Although the entries hold pictures, only their words are printed back, exactly as given.
*** Opening of RECORD EXCERPTS ***
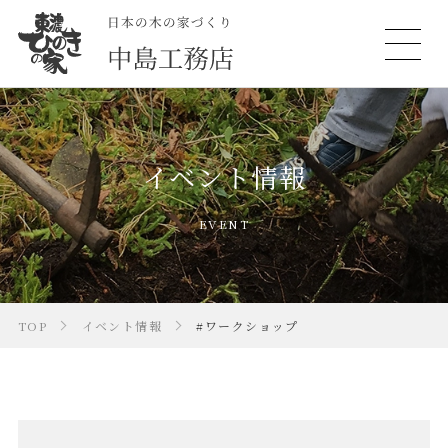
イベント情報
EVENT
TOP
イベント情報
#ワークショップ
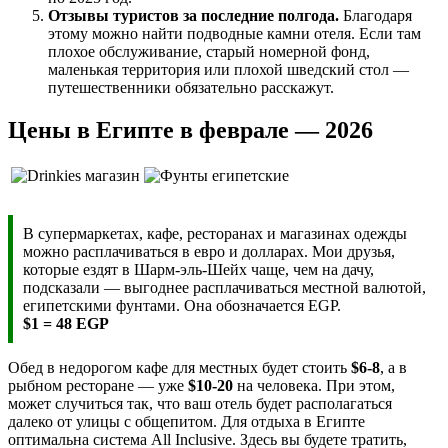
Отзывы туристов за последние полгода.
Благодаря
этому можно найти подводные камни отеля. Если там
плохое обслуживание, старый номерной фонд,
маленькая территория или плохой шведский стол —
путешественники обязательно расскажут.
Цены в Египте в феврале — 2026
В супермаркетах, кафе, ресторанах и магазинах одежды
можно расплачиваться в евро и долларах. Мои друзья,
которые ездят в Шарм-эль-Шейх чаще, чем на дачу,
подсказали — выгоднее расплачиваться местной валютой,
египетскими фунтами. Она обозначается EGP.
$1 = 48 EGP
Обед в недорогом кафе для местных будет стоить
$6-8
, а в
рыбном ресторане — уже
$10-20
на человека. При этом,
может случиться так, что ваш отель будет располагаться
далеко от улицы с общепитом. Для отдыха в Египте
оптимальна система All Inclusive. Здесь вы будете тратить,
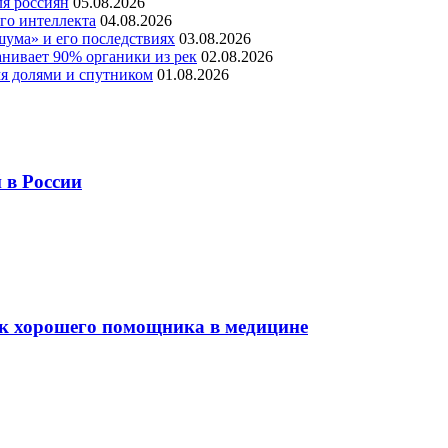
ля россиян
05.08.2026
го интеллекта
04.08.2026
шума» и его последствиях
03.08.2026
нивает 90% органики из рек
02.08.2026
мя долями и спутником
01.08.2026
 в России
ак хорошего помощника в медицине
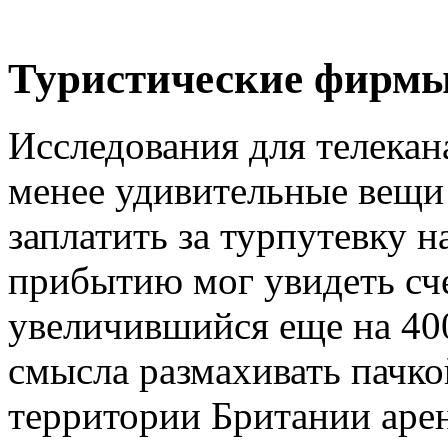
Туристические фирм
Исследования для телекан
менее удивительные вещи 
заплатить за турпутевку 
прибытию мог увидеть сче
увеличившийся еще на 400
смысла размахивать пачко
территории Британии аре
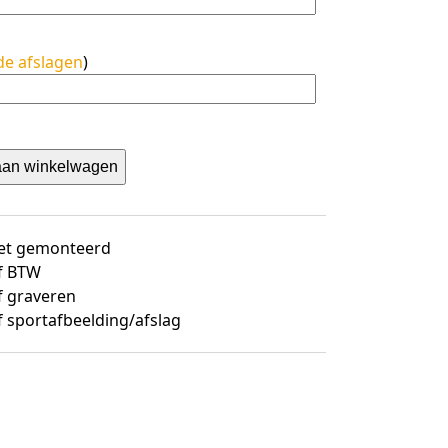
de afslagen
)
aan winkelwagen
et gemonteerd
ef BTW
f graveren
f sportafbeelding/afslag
*** Close of RECORD EXCERPTS ***
• **OUTPUT OF THE EXERCISE**:
イベント情報
EVENT
TOP
イベント情報
#ワークショップ
Отзывы туристов за последние полгода.
Благодаря
этому можно найти подводные камни отеля. Если там
плохое обслуживание, старый номерной фонд,
маленькая территория или плохой шведский стол —
путешественники обязательно расскажут.
Цены в Египте в феврале — 2026
В супермаркетах, кафе, ресторанах и магазинах одежды
можно расплачиваться в евро и долларах. Мои друзья,
которые ездят в Шарм-эль-Шейх чаще, чем на дачу,
подсказали — выгоднее расплачиваться местной валютой,
египетскими фунтами. Она обозначается EGP.
$1 = 48 EGP
Обед в недорогом кафе для местных будет стоить
$6-8
, а в
рыбном ресторане — уже
$10-20
на человека. При этом,
может случиться так, что ваш отель будет располагаться
далеко от улицы с общепитом. Для отдыха в Египте
оптимальна система All Inclusive. Здесь вы будете тратить,
ля россиян
05.08.2026
го интеллекта
04.08.2026
шума» и его последствиях
03.08.2026
нивает 90% органики из рек
02.08.2026
мя долями и спутником
01.08.2026
 в России
ак хорошего помощника в медицине
Туристические фирм
Исследования для телекан
менее удивительные вещи 
заплатить за турпутевку 
прибытию мог увидеть сче
увеличившийся еще на 400
смысла размахивать пачко
территории Британии аре
de afslagen
)
aan winkelwagen
et gemonteerd
ef BTW
f graveren
f sportafbeelding/afslag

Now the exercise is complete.